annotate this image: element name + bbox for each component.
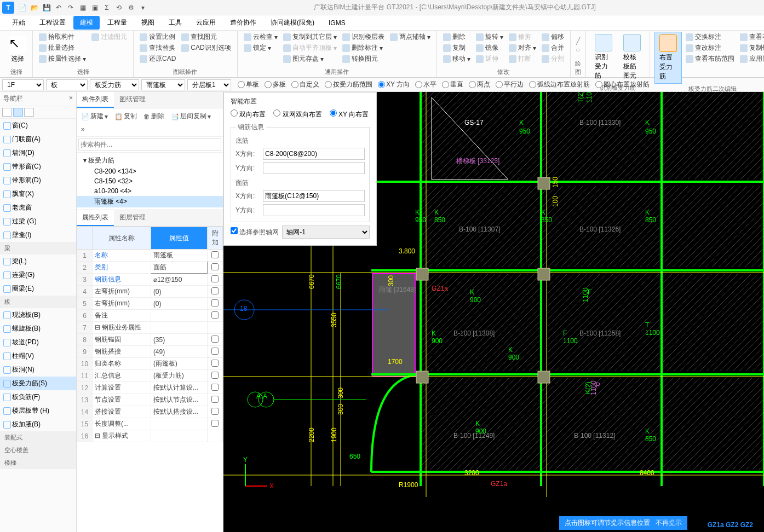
merge[interactable]: 合并 xyxy=(540,43,566,53)
tab-comp-list[interactable]: 构件列表 xyxy=(77,92,114,108)
auto-align[interactable]: 自动平齐顶板 ▾ xyxy=(282,43,338,53)
nav-item[interactable]: 过梁 (G) xyxy=(0,215,76,228)
qat-icon[interactable]: ▣ xyxy=(90,3,100,13)
offset[interactable]: 偏移 xyxy=(540,32,566,42)
prop-row[interactable]: 16⊟ 显示样式 xyxy=(77,430,223,442)
break[interactable]: 打断 xyxy=(507,54,538,64)
two-point-axis[interactable]: 两点辅轴 ▾ xyxy=(388,32,432,42)
prop-row[interactable]: 4左弯折(mm)(0) xyxy=(77,286,223,298)
qat-icon[interactable]: ▦ xyxy=(78,3,88,13)
align[interactable]: 对齐 ▾ xyxy=(507,43,538,53)
trim[interactable]: 修剪 xyxy=(507,32,538,42)
nav-item[interactable]: 板加腋(B) xyxy=(0,418,76,431)
tab-drawing-mgr[interactable]: 图纸管理 xyxy=(114,92,151,108)
drawing-canvas[interactable]: 智能布置 双向布置 双网双向布置 XY 向布置 钢筋信息 底筋 X方向: Y方向… xyxy=(223,92,764,532)
type-select[interactable]: 雨篷板 xyxy=(141,79,185,90)
find-elem[interactable]: 查找图元 xyxy=(180,32,232,42)
status-tip[interactable]: 点击图标可调节提示信息位置不再提示 xyxy=(559,516,687,530)
prop-row[interactable]: 9钢筋搭接(49) xyxy=(77,346,223,358)
ref-axis-select[interactable]: 轴网-1 xyxy=(282,225,370,239)
copy-to-floor[interactable]: 复制到其它层 ▾ xyxy=(282,32,338,42)
qat-icon[interactable]: ▾ xyxy=(138,3,148,13)
radio-2[interactable]: 自定义 xyxy=(291,80,319,89)
nav-item[interactable]: 梁(L) xyxy=(0,255,76,268)
qat-new-icon[interactable]: 📄 xyxy=(18,3,27,13)
nav-item[interactable]: 门联窗(A) xyxy=(0,132,76,146)
radio-7[interactable]: 两点 xyxy=(469,80,490,89)
edit-annot[interactable]: 查改标注 xyxy=(684,43,736,53)
rec-floor-table[interactable]: 识别楼层表 xyxy=(341,32,386,42)
nav-item[interactable]: 老虎窗 xyxy=(0,201,76,215)
select-button[interactable]: ↖选择 xyxy=(4,32,31,67)
qat-open-icon[interactable]: 📂 xyxy=(30,3,39,13)
view-layout[interactable]: 查看布 xyxy=(738,32,764,42)
nav-item[interactable]: 圈梁(E) xyxy=(0,282,76,296)
find-replace[interactable]: 查找替换 xyxy=(138,43,177,53)
del-annot[interactable]: 删除标注 ▾ xyxy=(341,43,386,53)
mirror[interactable]: 镜像 xyxy=(474,43,505,53)
prop-row[interactable]: 1名称雨篷板 xyxy=(77,250,223,262)
bottom-x-input[interactable] xyxy=(263,148,365,160)
delete-button[interactable]: 🗑 删除 xyxy=(141,111,166,122)
set-scale[interactable]: 设置比例 xyxy=(138,32,177,42)
nav-item[interactable]: 墙洞(D) xyxy=(0,146,76,160)
view-list-icon[interactable] xyxy=(2,108,12,117)
qat-redo-icon[interactable]: ↷ xyxy=(66,3,76,13)
view-grid-icon[interactable] xyxy=(24,108,34,117)
radio-6[interactable]: 垂直 xyxy=(442,80,463,89)
qat-icon[interactable]: ⚙ xyxy=(126,3,136,13)
filter-elem[interactable]: 过滤图元 xyxy=(90,32,129,42)
ref-axis-check[interactable] xyxy=(231,227,238,234)
tab-prop-list[interactable]: 属性列表 xyxy=(77,210,114,226)
copy-floor-button[interactable]: 📑 层间复制 ▾ xyxy=(169,111,213,122)
radio-0[interactable]: 单板 xyxy=(238,80,259,89)
tree-node[interactable]: 雨篷板 <4> xyxy=(77,196,223,207)
menu-视图[interactable]: 视图 xyxy=(135,16,161,30)
radio-1[interactable]: 多板 xyxy=(265,80,286,89)
cad-options[interactable]: CAD识别选项 xyxy=(180,43,232,53)
menu-云应用[interactable]: 云应用 xyxy=(189,16,222,30)
copy-steel[interactable]: 复制钢 xyxy=(738,43,764,53)
elem-save[interactable]: 图元存盘 ▾ xyxy=(282,54,338,64)
close-icon[interactable]: × xyxy=(69,94,73,103)
tab-layer-mgr[interactable]: 图层管理 xyxy=(114,210,151,226)
recognize-rebar[interactable]: 识别受力筋 xyxy=(590,32,617,83)
lock[interactable]: 锁定 ▾ xyxy=(242,43,279,53)
prop-row[interactable]: 14搭接设置按默认搭接设... xyxy=(77,406,223,418)
select-by-attr[interactable]: 按属性选择 ▾ xyxy=(37,54,88,64)
prop-row[interactable]: 6备注 xyxy=(77,310,223,322)
floor-select[interactable]: 1F xyxy=(2,79,44,90)
more-button[interactable]: » xyxy=(79,124,87,134)
restore-cad[interactable]: 还原CAD xyxy=(138,54,177,64)
extend[interactable]: 延伸 xyxy=(474,54,505,64)
new-button[interactable]: 📄 新建 ▾ xyxy=(79,111,110,122)
view-tree-icon[interactable] xyxy=(13,108,23,117)
prop-row[interactable]: 8钢筋锚固(35) xyxy=(77,334,223,346)
bottom-y-input[interactable] xyxy=(263,162,365,174)
apply-same[interactable]: 应用同 xyxy=(738,54,764,64)
menu-建模[interactable]: 建模 xyxy=(73,16,100,30)
cloud-check[interactable]: 云检查 ▾ xyxy=(242,32,279,42)
menu-IGMS[interactable]: IGMS xyxy=(322,17,352,29)
prop-row[interactable]: 10归类名称(雨篷板) xyxy=(77,358,223,370)
nav-item[interactable]: 板负筋(F) xyxy=(0,390,76,404)
radio-4[interactable]: XY 方向 xyxy=(378,80,410,89)
nav-item[interactable]: 螺旋板(B) xyxy=(0,322,76,336)
move[interactable]: 移动 ▾ xyxy=(441,54,472,64)
convert-elem[interactable]: 转换图元 xyxy=(341,54,386,64)
swap-annot[interactable]: 交换标注 xyxy=(684,32,736,42)
layout-rebar[interactable]: 布置受力筋 xyxy=(654,32,682,84)
prop-row[interactable]: 15长度调整(... xyxy=(77,418,223,430)
nav-item[interactable]: 带形窗(C) xyxy=(0,160,76,174)
radio-3[interactable]: 按受力筋范围 xyxy=(325,80,372,89)
radio-5[interactable]: 水平 xyxy=(415,80,436,89)
pick-component[interactable]: 拾取构件 xyxy=(37,32,88,42)
rotate[interactable]: 旋转 ▾ xyxy=(474,32,505,42)
split[interactable]: 分割 xyxy=(540,54,566,64)
layer-select[interactable]: 分层板1 xyxy=(187,79,231,90)
check-rebar[interactable]: 校核板筋图元 xyxy=(619,32,645,83)
prop-row[interactable]: 13节点设置按默认节点设... xyxy=(77,394,223,406)
menu-工具[interactable]: 工具 xyxy=(162,16,188,30)
subcat-select[interactable]: 板受力筋 xyxy=(90,79,139,90)
menu-协同建模(限免)[interactable]: 协同建模(限免) xyxy=(264,16,321,30)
--- --- ---
Task objective: Only a number is wanted. How many lines of the entries above carry "prop"?

Output: 11